Volgens sommigen is al sprake van een infiltrant als de politie
vraagt ergens een kijkje te gaan nemen. Het begrip «gestuurde
informant» bemoeilijkt deze discussie nog verder. Het
moeizame onderscheid tussen informant en infiltrant leidt tot
lastige situaties in de praktijk. Daardoor wordt door de CID met
sommige informanten creatief omgegaan: de politie hoort bepaalde
zaken bewust niet, de politie vraagt de informant bepaalde zaken
niet te vertellen, de politie laat een informant zelf op een idee
komen zodat de politie niet verweten kan worden dat zij de
informant heeft gestuurd. Deze «creatieve» oplossingen
zijn mogelijk omdat CID-en ervan uitgaan dat de dagelijkse gang van
zaken van informanten toch niet volledig is na te gaan.

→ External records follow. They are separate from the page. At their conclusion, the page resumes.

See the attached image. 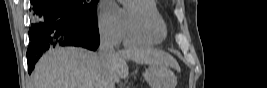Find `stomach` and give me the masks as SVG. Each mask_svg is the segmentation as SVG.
Returning <instances> with one entry per match:
<instances>
[{
  "mask_svg": "<svg viewBox=\"0 0 267 88\" xmlns=\"http://www.w3.org/2000/svg\"><path fill=\"white\" fill-rule=\"evenodd\" d=\"M143 76L151 88H175L176 77L168 68L150 65Z\"/></svg>",
  "mask_w": 267,
  "mask_h": 88,
  "instance_id": "stomach-1",
  "label": "stomach"
}]
</instances>
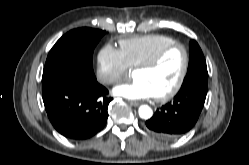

afbakening van de begrippen informanten en infiltranten is
noodzakelijk. De commissie beveelt aan het onderscheid te zoeken in
het al dan niet onder regie van politie en justitie plegen van
strafbare feiten. Dat betekent dat een infiltrant onder regie van
politie en justitie bepaalde strafbare feiten kan plegen. Een
informant mag geen strafbare feiten plegen. Uitzondering moet
daarbij worden gemaakt voor bepaalde hand- en spandiensten van
geringe importantie in relatie tot het delict waarover de informant
informatie geeft, die van een informant gevraagd kunnen worden en
bij weigering waarvan de «dubbelrol» van de informant
onmiddellijk aan het licht zou treden. Om die reden moeten de
strafbare feiten de informant niet worden aangerekend. De aard van
de toegestane hand- en spandiensten moeten worden omschreven in de
overeenkomst met de informant. Dit oordeel van de commissie wijkt
af van hetgeen in het rapport van de werkgroep Van de Beek over
deze thematiek is opgemerkt.
Criminele burgerinfiltrant
Het besef dat er geen gebruik mag worden gemaakt van criminele
burgerinfiltranten is in de praktijk goed doorgedrongen sinds de
parlementaire behandeling van het wetsvoorstel BOB. Ook daarvoor
was door de Kamer al uitgesproken dat de criminele burgerinfiltrant
niet ingezet zou mogen worden. Zowel de «Voorlopige
uitgangspunten» als de CTC-richtlijnen maken uitzonderingen
op het verbod mogelijk. Onduidelijk is wat moet worden verstaan
onder «crimineel». Is dat iemand die ooit veroordeeld
is? Maakt het dan nog uit voor welk strafbaar feit? Is er al sprake
van «crimineel» indien men kleine hand- en spandiensten
verricht die onder het delict «deelnemen aan … » of
«medeplichtigheid aan … » zouden kunnen vallen? Of is
er alleen sprake van als men deel uitmaakt van de criminele
organisatie waarop gerechercheerd wordt? Deze vragen worden
weliswaar beantwoord in de Concept-richtlijn informanten en
infiltranten maar de status van deze richtlijn is onduidelijk. De
praktijk van de opsporing blijkt van het daar vermelde onvoldoende
op de hoogte. Een burgerinfiltrant wordt volgens deze
Concept-richtlijn als crimineel aangemerkt wanneer hij actief is in
hetzelfde criminele veld of binnen hetzelfde criminele milieu als
waarin hij gaat infiltreren, dan wel wanneer hij ten aanzien van de
gepleegde of nog te plegen misdrijven waartegen het onderzoek zich
richt, een relevant strafrechtelijk verleden heeft. De vraag of een
dergelijk strafrechtelijk verleden relevant is, is ter beoordeling
van het openbaar ministerie. Een enkele keer is de afgelopen jaren
nog een criminele infiltrant-ingezet. Ook is een te goeder trouw
zijnde informant later als (criminele burger)infiltrant aangemerkt,
omdat hij omwille van zijn geloofwaardigheid strafbare hand- en
spandiensten moest verrichten.
beveelt aan de definitie van criminele burgerinfiltrant zoals
omschreven in de Concept-richtlijn informanten en Infiltranten te
volgen en daadwerkelijk bekend te maken in de praktijk van de
opsporing. Daarbij dienen casusgewijs voorbeelden gegeven te worden
van de consequenties van deze definitie. De werkgroep Van de Beek
geeft hiertoe een eerste aanzet, maar naar het oordeel van de
commissie blijft er te veel onduidelijkheid bestaan.
Het aantal informanten
De commissie heeft niet kunnen vaststellen of het aantal
informanten na het rapport van de enquêtecommissie is
verminderd. De beschikbare cijfers kunnen niet vergeleken worden.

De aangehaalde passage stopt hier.